TeaAgent is a governance-first agent harness. Every architectural decision subordinates raw capability to auditability, confinement, and human oversight. The harness is intentionally thin: orchestration, tool governance, state boundaries, audit, and validation belong here; domain reasoning belongs in the model or reviewed skills.
The project's classification in pyproject.toml is Development Status :: 3 - Alpha. Breaking changes are expected; stability guarantees are per-ADR.
Tool permissions are declared at registration, not inferred at runtime. Approval gates are hard code paths, not soft suggestions. Every destructive action must be explicitly approved or pre-authorised; no tool silently assumes permission.

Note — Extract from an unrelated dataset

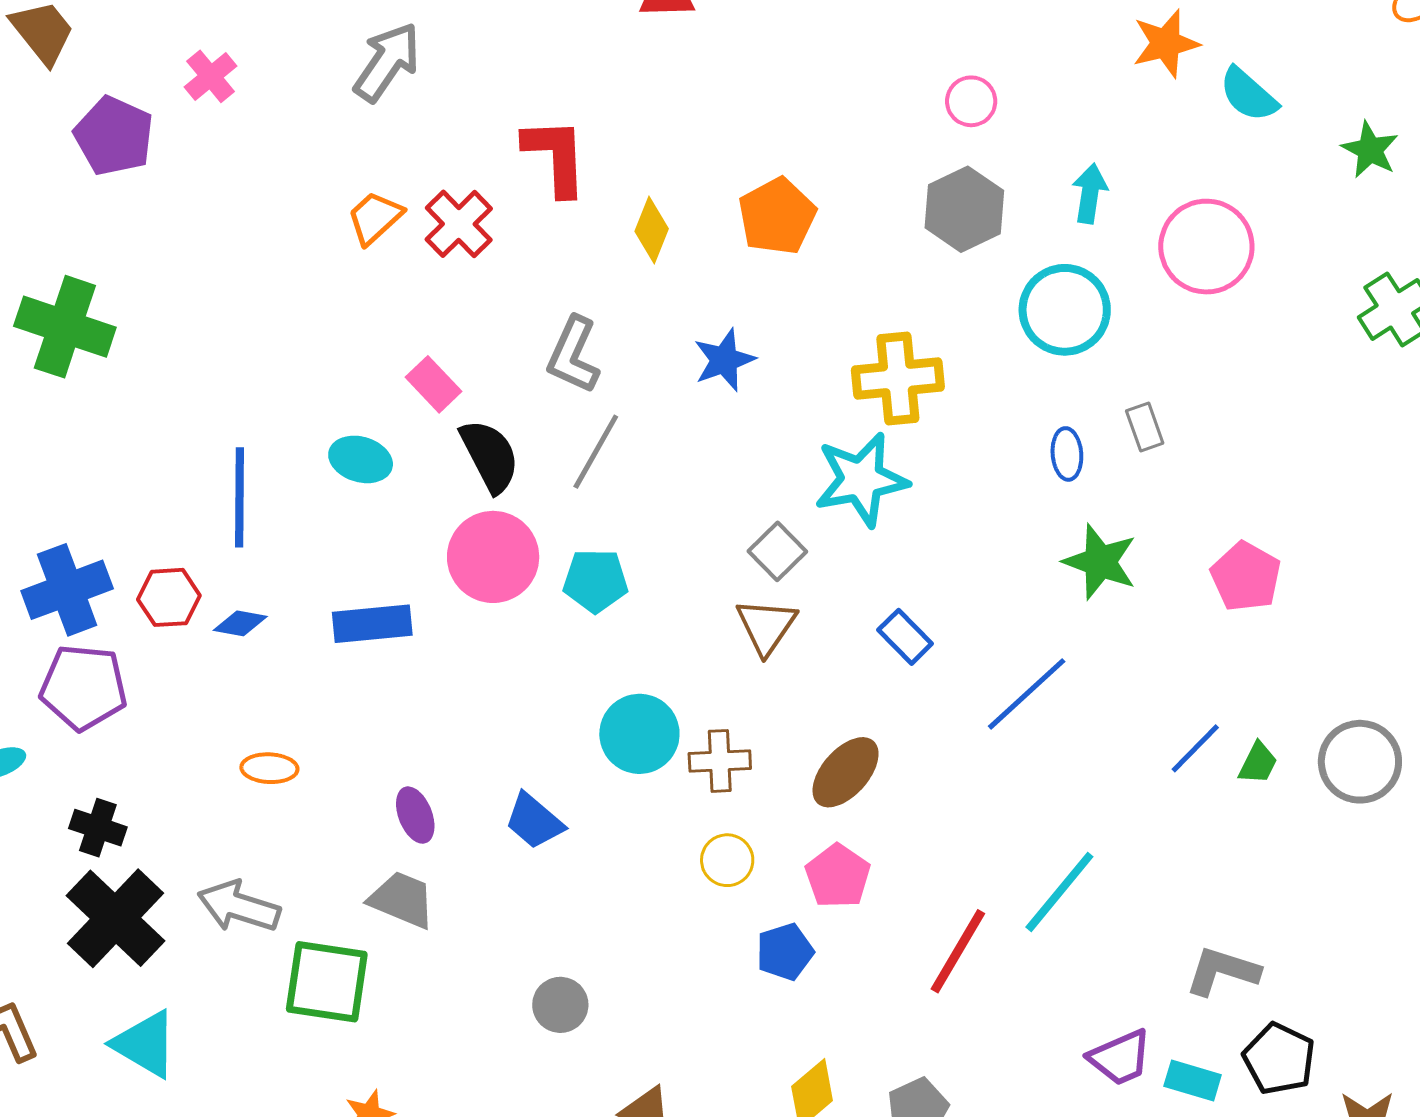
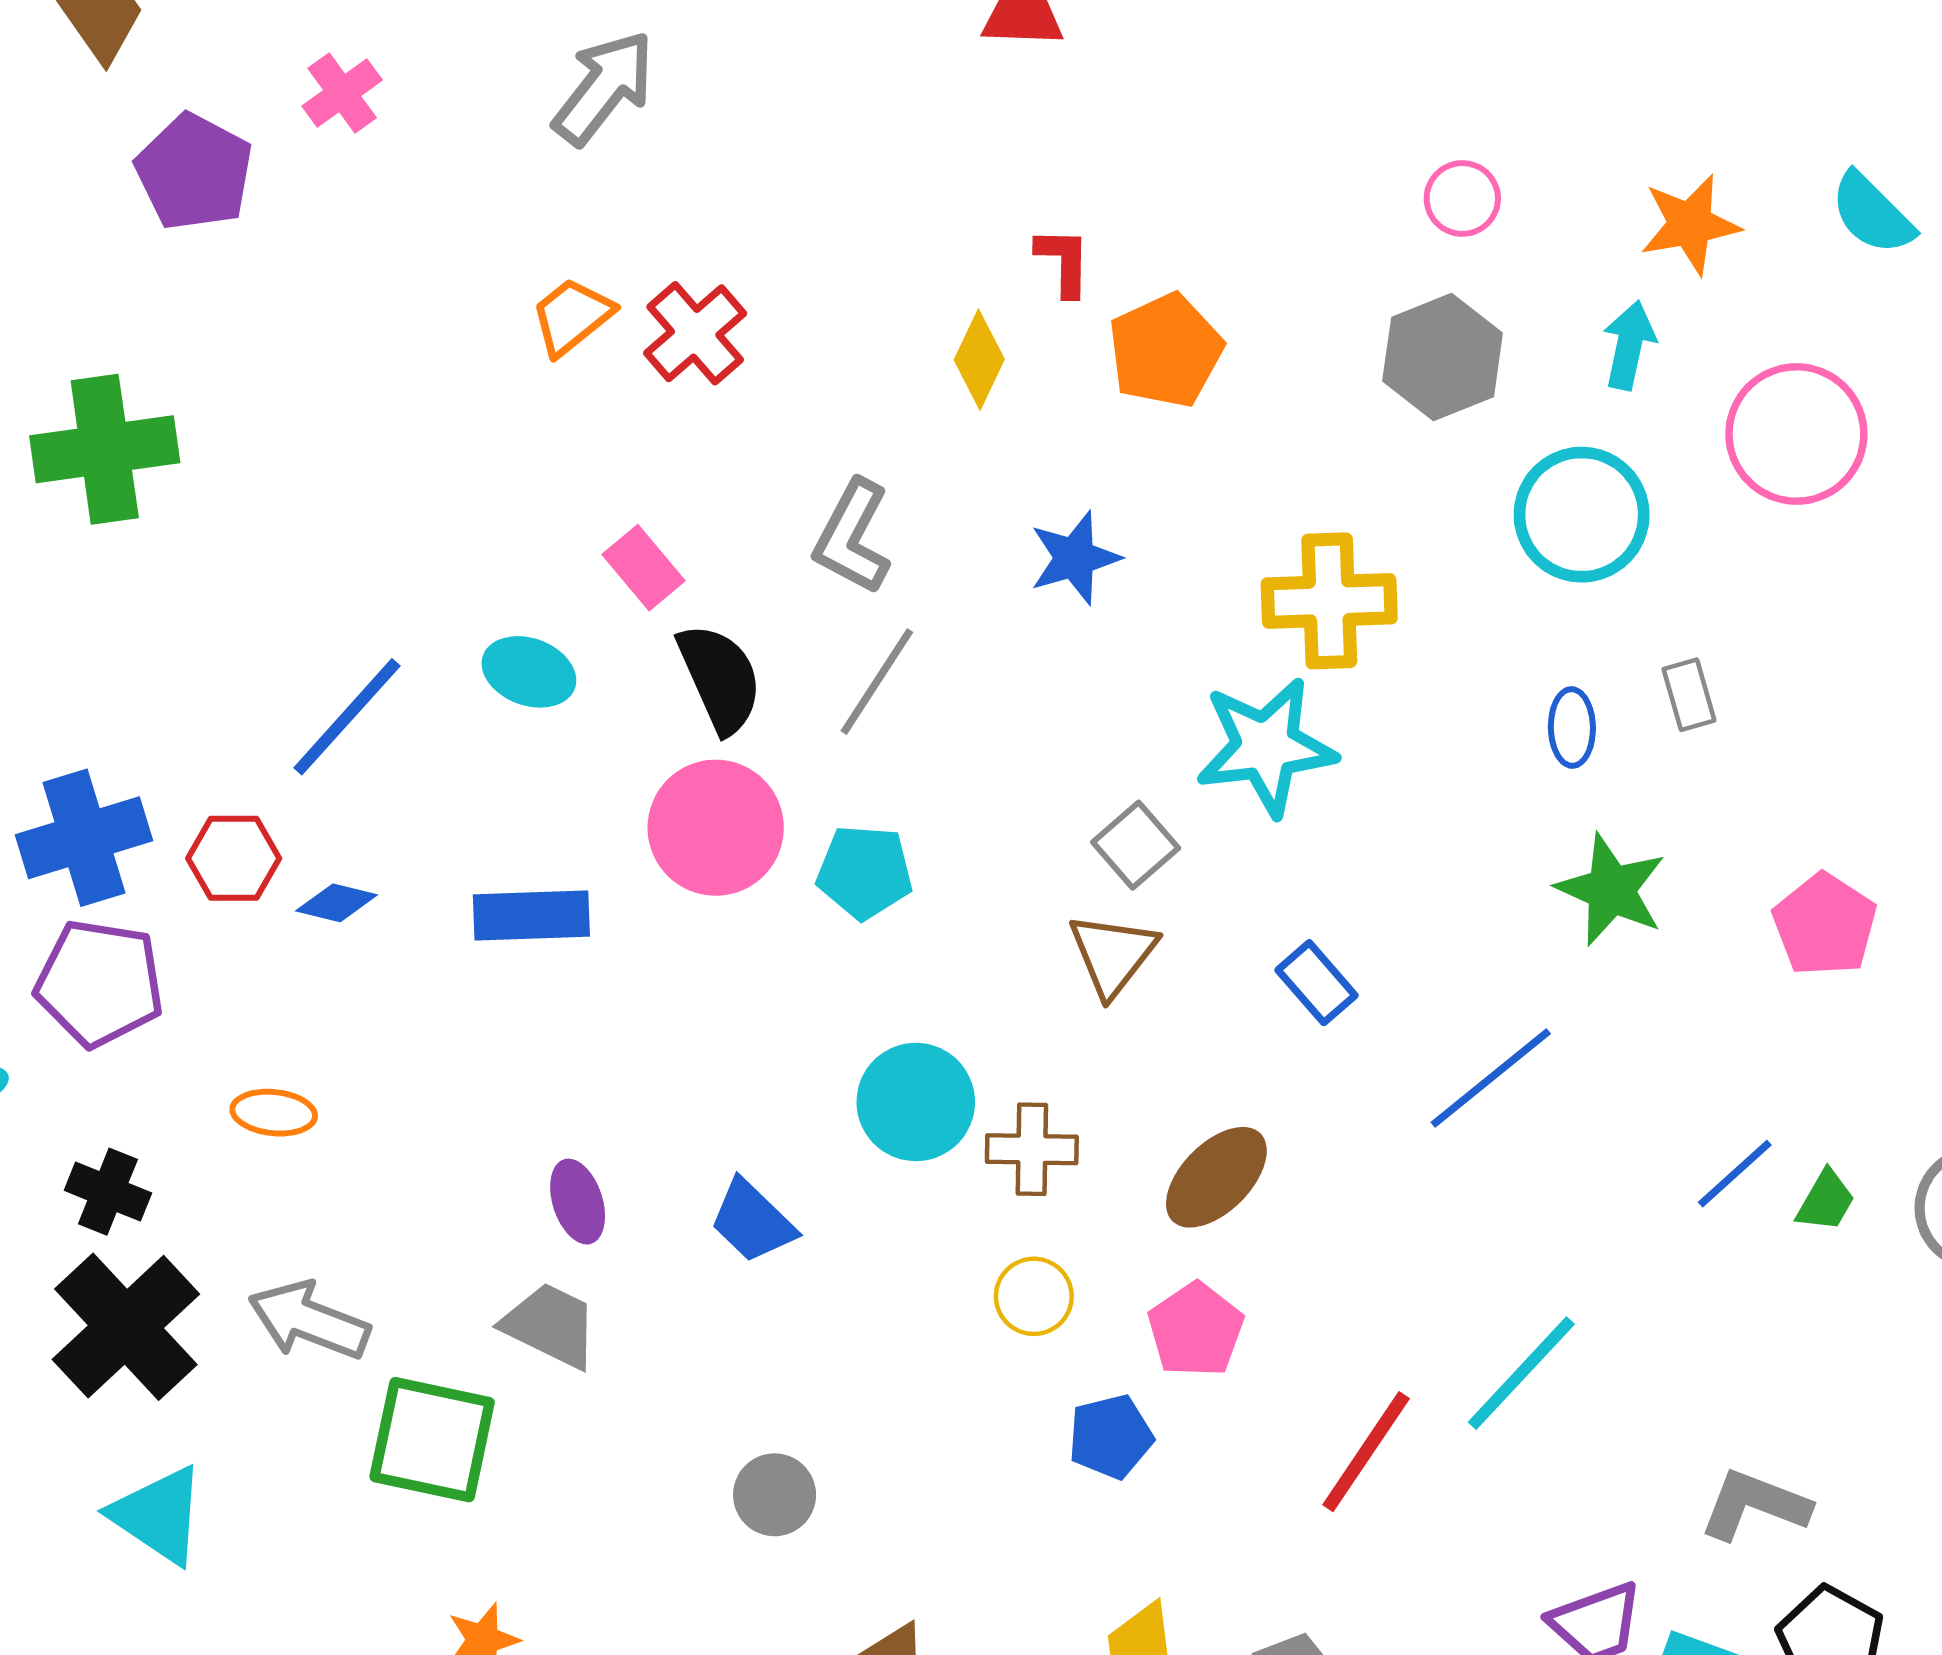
orange star: (1166, 43) -> (1690, 224), moved
red L-shape: (556, 156) -> (1064, 262), moved, size x0.6
green cross: (65, 327) -> (105, 449), turned -30
blue line: (240, 497) -> (347, 717), turned 38
orange ellipse: (269, 768) -> (274, 1113), moved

Every tool call, approval decision, iteration, and final result is written to a JSONL audit log (mode 0600, fcntl.LOCK_EX, fsync after each append) before the next action proceeds. Audit records are append-only and cannot be modified by normal harness operation.
Workspace tools reject ../ escapes, absolute paths, and symlink escapes unconditionally — not as a configurable option. Shell commands are classified inspect or mutate before execution; inspect commands run with shell=False.

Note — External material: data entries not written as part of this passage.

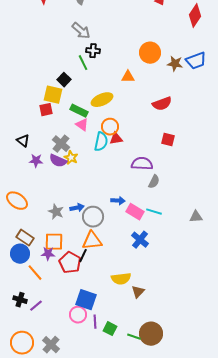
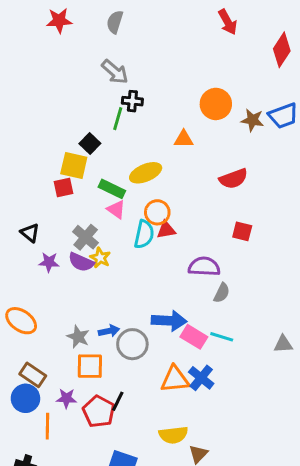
green line: (83, 63) -> (118, 119), turned 42
blue arrow: (118, 201) -> (169, 321), size x1.6
orange triangle: (92, 241) -> (175, 379), moved
orange square: (54, 242) -> (90, 366), moved
orange line: (35, 273) -> (47, 426), turned 42

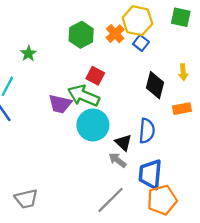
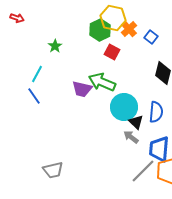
yellow hexagon: (137, 21) -> (113, 18), moved
red square: (95, 76) -> (112, 52), moved
cyan circle: (93, 125) -> (124, 107), moved
gray line: (110, 200) -> (143, 171), moved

An unregistered tool must be denied, not allowed. Unknown policy combinations default to denial. When a classifier cannot determine the safety of an input, it must treat the input as unsafe.
The harness provides primitives: registry, budget, approval, audit, sandbox. It does not encode task-domain knowledge. If a change to the harness requires reasoning about what a specific task does, the change is probably in the wrong layer.
Security properties must be testable, not aspirational. Every security invariant defined in SECURITY.md has corresponding property tests (see tests/test_workspace_tools.py:ShellClassifierPropertyTests).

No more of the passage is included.